As the 50th annual San Francisco International Film Festival (SFIFF) comes to a close, I got a chance to chat with Graham Leggat, Executive Director of the San Francisco Film Society which organizes this, the oldest and arguably most prestigious festival for motion pictures in the country. And now, one with added online viewing features.
Online video technology gives filmmakers and festivals the opportunity to broaden their audiences, and in the SFIFF’s case they’ve greatly expanded their online efforts to accomodate fans worldwide. “With online vectors, we can take our films out to an international audience,” Leggat explained, adding “we still want to foreground, to prioritize the live screenings.”

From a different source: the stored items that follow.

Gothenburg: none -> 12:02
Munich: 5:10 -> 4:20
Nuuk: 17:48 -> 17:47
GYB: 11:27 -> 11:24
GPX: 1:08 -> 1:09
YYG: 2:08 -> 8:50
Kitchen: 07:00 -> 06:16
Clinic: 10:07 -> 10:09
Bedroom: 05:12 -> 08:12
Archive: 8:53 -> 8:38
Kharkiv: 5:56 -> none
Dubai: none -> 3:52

User-generated content: Partnering with Yahoo’s Jumpcut, the film society asked people to upload two-minute shorts about sustainability called “Greenworld.” Travis Darcy won both the Grand Prize of $1,000 and the audience award for his animated short, “Oops!”
Event coverage: The San Francisco Film Society is also using Yahoo Video to post reports from on the scene filmed by their in-house production team. The “Scoop Du Jour,” hosted by Dorka Keehn, featured filmmakers and celebrities, including this installment featuring Bay Area impresarios George Lucas and Robin Williams.

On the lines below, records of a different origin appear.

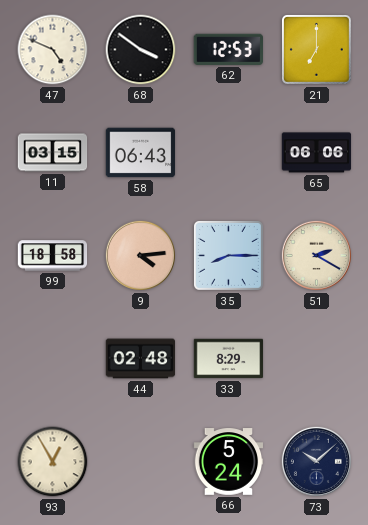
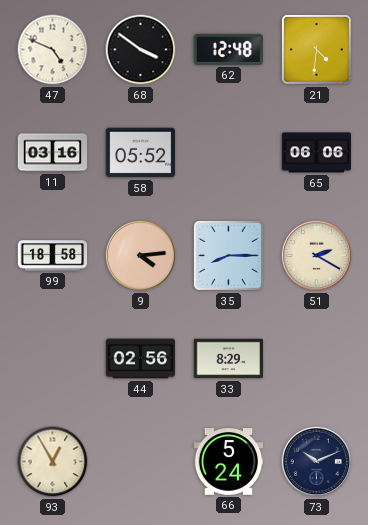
62: 12:53 -> 12:48
21: 7:00 -> 4:31
11: 03:15 -> 03:16
58: 06:43 -> 05:52
44: 02:48 -> 02:56
73: 10:08 -> 10:11
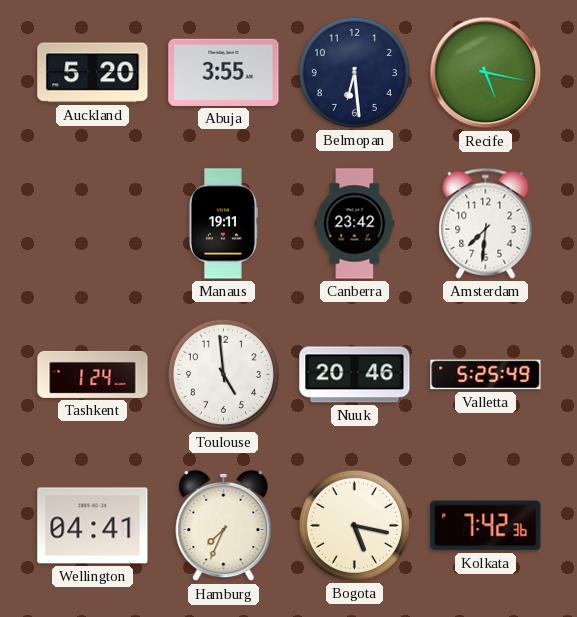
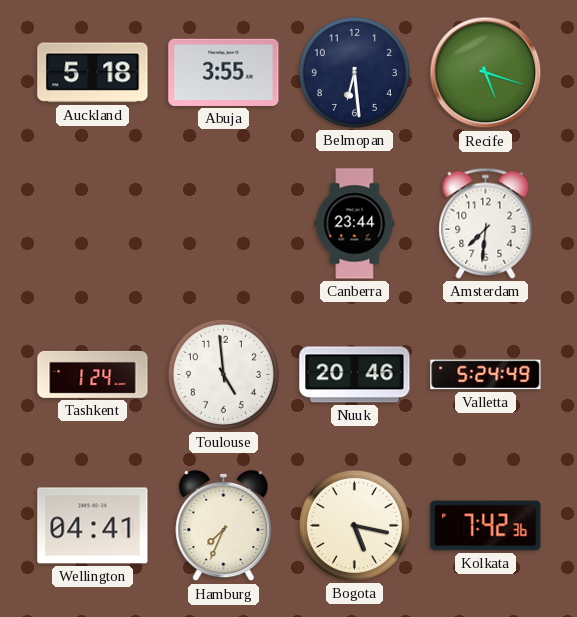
Auckland: 5:20 -> 5:18
Recife: 5:17 -> 5:18
Manaus: 19:11 -> none
Canberra: 23:42 -> 23:44
Valletta: 5:25 -> 5:24
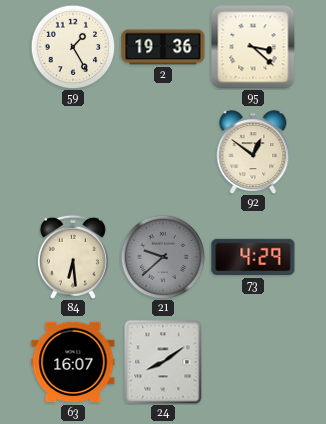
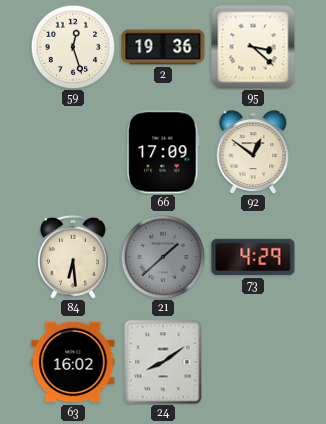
59: 1:25 -> 12:27
66: none -> 17:09
21: 9:38 -> 1:38
63: 16:07 -> 16:02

Online screenings: One entirely unique feature was using Jaman to provide exclusive online viewing of films immediately after being shown in theaters. Up to 100 Jaman users were allowed to view films within 24 hours of their theater screening on a first-come, first-serve basis. “It’s still an impoverished experience to watch it on your computer,” Leggat feels. “We viewed this as an experiment.”
Historical footage: For the 50th anniversary, the society put together their own video player stocked with clips of speeches, trailers and other highlights from the history of the festival. Many of the videos are also available on Yahoo Video.
Why aren’t more of the actual films online? Partly because of the SFIFF’s commitment to the primacy of public theater showings, partly because the festival isn’t in the business of selling the films, and partly because of anxiety on the part of the filmmakers. “Even though we’re not looking for rights, even though we’re very, very careful, still, filmmakers are very concerned about the implication for this in terms of future sales, future rights and piracy,” Leggat explained.
The Cinequest festival a few miles south in San Jose has been a leader in making the films available online, but their goal is to give emerging filmmakers wide exposure in the hopes of promoting their careers or even landing a distribution deal. “We’re not looking at online as a marketplace, not looking to be a de-facto sales agent,” said Leggat of the SFIFF’s approach. “Our primary function is to enlighten our audiences.”
Ultimately, the film society’s focus is on programming, not distribution. Hence the care and creativity in its online approach, Leggat said. “Our whole raison d’etre is that we have a lot of curatorial intelligence and integrity. The flat aspect of the web is brilliant, but there has to be a vertical aspect as well as a horizontal aspect.”